▶ [PROBLEM TO SOLVE]: In the data below, find every line with the string "partir" and pull it out.

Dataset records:
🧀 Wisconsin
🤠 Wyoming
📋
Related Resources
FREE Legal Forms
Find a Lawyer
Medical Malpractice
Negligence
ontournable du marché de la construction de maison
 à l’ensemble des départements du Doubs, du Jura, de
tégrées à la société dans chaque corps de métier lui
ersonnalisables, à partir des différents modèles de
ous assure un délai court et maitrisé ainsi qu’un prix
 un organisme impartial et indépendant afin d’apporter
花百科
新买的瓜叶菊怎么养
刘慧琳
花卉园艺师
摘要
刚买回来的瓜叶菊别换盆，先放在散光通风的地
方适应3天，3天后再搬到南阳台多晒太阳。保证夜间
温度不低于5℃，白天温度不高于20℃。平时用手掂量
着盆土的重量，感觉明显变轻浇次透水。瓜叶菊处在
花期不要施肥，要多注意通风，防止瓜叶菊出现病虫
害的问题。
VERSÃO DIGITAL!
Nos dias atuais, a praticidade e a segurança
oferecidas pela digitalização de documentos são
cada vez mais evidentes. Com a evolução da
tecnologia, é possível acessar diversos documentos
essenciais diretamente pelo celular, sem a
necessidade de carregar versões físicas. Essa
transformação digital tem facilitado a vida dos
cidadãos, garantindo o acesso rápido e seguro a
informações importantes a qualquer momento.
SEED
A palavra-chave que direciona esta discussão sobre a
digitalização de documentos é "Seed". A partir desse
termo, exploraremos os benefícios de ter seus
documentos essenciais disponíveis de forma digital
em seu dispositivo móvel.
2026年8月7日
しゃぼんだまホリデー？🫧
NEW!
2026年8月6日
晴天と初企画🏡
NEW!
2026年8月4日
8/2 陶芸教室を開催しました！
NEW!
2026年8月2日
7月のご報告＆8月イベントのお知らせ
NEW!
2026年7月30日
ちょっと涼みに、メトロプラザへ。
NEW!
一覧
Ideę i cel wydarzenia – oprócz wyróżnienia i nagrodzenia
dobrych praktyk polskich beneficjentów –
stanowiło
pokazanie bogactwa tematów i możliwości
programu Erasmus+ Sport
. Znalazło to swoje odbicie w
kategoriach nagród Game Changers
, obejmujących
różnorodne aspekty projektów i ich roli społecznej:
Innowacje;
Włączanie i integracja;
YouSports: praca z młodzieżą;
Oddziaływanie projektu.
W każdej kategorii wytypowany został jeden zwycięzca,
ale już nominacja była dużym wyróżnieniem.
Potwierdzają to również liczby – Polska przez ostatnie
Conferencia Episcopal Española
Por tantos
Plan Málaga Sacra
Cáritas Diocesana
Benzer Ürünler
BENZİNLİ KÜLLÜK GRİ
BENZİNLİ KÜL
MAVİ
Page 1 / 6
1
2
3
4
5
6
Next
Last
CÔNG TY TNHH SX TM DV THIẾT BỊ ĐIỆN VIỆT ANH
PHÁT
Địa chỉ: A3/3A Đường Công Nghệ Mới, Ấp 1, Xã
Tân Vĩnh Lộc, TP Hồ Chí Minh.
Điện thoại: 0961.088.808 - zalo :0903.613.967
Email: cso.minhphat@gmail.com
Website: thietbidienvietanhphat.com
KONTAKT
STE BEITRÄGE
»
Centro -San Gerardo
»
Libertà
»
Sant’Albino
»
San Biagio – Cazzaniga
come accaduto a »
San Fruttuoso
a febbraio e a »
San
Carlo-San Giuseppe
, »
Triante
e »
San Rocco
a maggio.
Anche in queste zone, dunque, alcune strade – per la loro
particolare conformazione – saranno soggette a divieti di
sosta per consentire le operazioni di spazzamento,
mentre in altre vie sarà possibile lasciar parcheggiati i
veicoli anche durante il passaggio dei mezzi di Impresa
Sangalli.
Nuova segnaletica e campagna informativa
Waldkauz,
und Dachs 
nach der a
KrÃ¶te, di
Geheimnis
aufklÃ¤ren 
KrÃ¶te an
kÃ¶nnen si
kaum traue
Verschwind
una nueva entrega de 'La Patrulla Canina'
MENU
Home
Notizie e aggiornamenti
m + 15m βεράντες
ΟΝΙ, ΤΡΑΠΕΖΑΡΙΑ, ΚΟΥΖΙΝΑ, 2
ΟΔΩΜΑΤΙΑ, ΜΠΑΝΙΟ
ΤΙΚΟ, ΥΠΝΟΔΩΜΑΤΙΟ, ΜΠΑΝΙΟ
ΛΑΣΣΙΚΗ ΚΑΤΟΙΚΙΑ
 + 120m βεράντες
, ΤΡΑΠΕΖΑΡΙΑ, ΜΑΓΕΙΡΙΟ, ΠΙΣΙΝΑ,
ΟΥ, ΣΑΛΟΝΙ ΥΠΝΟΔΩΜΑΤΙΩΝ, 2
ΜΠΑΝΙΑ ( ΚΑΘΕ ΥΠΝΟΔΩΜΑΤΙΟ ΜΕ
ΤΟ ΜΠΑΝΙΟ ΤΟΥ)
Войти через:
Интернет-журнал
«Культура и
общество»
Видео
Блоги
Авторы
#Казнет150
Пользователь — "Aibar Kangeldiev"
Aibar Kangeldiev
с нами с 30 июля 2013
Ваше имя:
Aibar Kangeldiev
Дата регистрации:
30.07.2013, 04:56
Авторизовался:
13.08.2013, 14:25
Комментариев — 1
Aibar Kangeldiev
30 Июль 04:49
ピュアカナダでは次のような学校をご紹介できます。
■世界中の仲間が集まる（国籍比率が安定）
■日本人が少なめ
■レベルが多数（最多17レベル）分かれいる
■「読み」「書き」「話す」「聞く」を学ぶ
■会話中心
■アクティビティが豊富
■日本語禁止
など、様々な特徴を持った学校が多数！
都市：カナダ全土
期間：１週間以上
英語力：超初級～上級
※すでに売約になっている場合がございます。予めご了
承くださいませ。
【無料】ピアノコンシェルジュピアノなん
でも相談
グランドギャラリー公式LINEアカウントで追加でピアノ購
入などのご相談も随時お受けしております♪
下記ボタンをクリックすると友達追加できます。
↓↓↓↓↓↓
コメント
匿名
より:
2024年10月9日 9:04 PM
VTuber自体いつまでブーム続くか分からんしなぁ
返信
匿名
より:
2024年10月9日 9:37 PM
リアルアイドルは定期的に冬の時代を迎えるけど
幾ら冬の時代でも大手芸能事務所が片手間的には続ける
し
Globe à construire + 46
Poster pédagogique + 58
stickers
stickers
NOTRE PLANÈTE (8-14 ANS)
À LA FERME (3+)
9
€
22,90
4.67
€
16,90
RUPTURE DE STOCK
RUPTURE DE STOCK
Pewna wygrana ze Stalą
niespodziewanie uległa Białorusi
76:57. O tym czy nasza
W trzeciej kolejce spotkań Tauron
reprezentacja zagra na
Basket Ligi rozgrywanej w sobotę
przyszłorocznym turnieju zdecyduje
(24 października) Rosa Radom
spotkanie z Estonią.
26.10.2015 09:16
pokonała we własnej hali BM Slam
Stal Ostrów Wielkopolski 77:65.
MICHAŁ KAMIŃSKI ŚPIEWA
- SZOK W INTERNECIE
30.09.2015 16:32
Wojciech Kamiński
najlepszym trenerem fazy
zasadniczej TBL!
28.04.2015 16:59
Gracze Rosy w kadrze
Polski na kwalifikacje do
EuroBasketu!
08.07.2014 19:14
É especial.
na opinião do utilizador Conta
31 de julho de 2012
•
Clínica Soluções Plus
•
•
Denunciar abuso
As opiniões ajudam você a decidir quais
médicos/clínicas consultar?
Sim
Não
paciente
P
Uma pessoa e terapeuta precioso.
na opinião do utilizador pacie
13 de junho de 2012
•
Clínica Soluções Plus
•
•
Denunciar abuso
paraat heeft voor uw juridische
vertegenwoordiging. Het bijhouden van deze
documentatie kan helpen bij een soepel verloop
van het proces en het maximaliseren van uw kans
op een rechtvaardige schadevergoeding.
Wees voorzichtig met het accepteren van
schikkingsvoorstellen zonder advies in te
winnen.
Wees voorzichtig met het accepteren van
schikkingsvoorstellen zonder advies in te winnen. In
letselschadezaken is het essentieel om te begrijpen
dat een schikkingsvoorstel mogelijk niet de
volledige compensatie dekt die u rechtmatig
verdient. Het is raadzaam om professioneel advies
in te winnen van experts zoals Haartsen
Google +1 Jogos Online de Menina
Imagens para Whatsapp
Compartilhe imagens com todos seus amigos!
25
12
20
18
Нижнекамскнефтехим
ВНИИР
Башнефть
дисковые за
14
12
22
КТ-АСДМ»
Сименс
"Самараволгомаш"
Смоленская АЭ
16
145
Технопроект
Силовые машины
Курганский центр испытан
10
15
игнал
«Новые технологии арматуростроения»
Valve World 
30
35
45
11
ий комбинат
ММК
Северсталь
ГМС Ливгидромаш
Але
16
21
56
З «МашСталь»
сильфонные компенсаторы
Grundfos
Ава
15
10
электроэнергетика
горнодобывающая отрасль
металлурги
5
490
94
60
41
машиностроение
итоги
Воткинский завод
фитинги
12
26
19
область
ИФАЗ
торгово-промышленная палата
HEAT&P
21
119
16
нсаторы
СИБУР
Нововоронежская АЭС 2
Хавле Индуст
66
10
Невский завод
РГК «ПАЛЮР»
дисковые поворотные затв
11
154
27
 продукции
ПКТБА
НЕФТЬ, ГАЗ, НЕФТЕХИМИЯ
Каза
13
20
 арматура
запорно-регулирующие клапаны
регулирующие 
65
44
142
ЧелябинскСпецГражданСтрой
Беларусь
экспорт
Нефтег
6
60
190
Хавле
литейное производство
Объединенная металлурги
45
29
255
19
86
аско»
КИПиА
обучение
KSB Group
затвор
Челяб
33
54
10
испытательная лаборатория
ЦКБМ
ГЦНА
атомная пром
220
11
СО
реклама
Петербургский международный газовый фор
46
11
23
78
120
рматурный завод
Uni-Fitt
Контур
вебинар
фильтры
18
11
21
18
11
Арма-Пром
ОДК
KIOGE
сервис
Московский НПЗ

▶ [RESPONSE TO THE TASK]:
ersonnalisables, à partir des différents modèles de
digitalização de documentos é "Seed". A partir desse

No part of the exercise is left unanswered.